For hydrazide analogues, all inactive, docking studies revealed that the carbonyl of the hydrazide group is involved in a hydrogen bond with Tyr70 but misses the interaction with Tyr62. Indeed, the C=O is located opposite to where it is usually for natural ligands or other active analogues (Figure 3C).

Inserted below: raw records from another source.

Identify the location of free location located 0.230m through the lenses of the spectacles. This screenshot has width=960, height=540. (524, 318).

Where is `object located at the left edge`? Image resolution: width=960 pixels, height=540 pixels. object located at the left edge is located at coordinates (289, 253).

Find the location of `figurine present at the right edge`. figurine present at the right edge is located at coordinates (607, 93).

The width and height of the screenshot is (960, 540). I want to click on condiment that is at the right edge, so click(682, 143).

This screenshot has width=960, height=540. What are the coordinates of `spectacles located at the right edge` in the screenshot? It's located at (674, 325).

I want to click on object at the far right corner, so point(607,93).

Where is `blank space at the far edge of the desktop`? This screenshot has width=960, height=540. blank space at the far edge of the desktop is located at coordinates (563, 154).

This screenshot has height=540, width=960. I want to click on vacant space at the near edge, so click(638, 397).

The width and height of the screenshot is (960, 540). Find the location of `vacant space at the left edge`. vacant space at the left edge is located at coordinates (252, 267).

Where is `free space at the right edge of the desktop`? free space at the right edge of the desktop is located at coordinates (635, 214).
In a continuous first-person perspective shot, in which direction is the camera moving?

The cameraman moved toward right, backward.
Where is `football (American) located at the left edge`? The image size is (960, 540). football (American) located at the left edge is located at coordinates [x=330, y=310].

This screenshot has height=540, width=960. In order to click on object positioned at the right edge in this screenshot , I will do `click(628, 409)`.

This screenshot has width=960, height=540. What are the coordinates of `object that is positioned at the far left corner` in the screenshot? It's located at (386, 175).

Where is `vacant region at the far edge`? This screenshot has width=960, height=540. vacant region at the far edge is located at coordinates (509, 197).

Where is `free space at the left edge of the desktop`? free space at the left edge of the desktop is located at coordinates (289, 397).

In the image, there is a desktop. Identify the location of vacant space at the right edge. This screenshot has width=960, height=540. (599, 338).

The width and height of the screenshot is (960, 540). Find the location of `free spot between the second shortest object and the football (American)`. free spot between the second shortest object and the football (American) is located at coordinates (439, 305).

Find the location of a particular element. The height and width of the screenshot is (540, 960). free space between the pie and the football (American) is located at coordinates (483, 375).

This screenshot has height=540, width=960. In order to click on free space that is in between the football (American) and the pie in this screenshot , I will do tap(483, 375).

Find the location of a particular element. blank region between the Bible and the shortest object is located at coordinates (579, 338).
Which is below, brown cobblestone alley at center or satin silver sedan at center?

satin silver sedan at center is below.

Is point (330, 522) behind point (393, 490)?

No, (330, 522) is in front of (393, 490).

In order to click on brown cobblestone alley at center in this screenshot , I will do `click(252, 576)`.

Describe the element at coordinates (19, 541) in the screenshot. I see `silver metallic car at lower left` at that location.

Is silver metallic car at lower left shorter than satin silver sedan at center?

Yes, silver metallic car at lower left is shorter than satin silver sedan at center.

Figure 3 compares the binding modes of the active carbamate 2, the nitro compound 7 (the most active compound in the study), and the hydrazide 12 within the binding site of the LuxR model.

4. Conclusions

A novel family of carbamate/thiocarbamate analogues of AHLs was studied as quorum sensing modulators on the Vibrio fisheri system. Both agonistic and antagonistic activities were found depending on chain length and substitution. The binding mode within the LuxR binding site unveils a new hydrogen bond between the supplementary oxygen or sulfur atoms of all compounds with Tyr70, an important conserved residue in the LuxR family. The most active compounds are the p-nitro benzyl derivatives that exhibit additional interactions with Lys178. This study showed the ability of the carbamate/thiocarbamate functions to mimic the amide group of AHLs for fine-tuning QS modulation.

H NMR and 13C NMR data are available in Supplementary Materials.